» DATA TO USE
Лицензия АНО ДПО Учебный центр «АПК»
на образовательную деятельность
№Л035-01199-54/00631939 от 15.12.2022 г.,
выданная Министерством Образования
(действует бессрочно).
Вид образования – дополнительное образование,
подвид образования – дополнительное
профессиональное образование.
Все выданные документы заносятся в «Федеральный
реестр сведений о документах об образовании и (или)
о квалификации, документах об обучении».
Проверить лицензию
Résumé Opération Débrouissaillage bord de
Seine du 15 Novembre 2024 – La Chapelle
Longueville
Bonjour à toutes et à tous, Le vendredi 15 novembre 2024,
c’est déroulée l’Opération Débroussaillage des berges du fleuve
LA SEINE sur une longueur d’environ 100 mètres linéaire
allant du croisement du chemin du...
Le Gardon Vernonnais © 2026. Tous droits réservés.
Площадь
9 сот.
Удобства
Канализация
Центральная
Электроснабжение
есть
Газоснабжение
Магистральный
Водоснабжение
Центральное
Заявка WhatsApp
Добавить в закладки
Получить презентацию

--

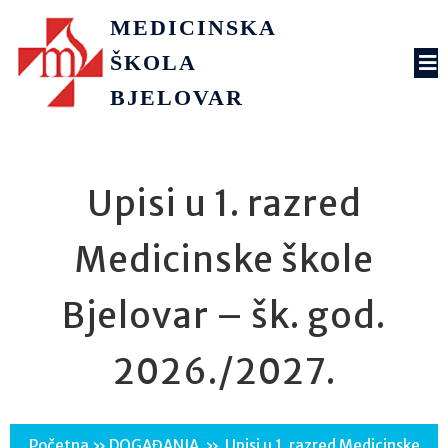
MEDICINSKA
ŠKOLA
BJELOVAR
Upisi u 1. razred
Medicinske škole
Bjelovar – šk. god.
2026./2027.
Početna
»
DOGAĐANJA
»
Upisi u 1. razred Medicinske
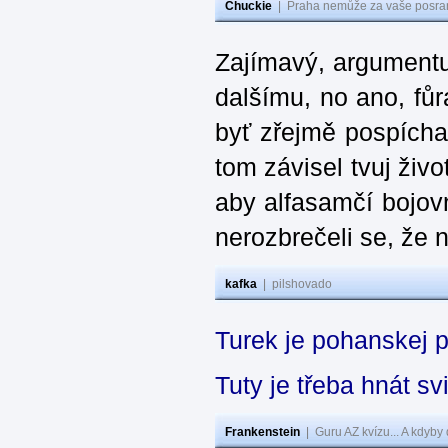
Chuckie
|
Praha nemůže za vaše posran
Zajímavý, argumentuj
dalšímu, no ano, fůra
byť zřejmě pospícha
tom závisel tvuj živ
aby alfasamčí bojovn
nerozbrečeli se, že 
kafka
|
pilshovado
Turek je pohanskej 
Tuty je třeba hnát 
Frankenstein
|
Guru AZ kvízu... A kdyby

» YOUR OBJECTIVE
The reply should hold only the lines of the listing above starting at the line containing "Лицензия АНО ДПО" and ending at the line containing "профессиональное образование.", exactly as written.

» RESULT
Лицензия АНО ДПО Учебный центр «АПК»
на образовательную деятельность
№Л035-01199-54/00631939 от 15.12.2022 г.,
выданная Министерством Образования
(действует бессрочно).
Вид образования – дополнительное образование,
подвид образования – дополнительное
профессиональное образование.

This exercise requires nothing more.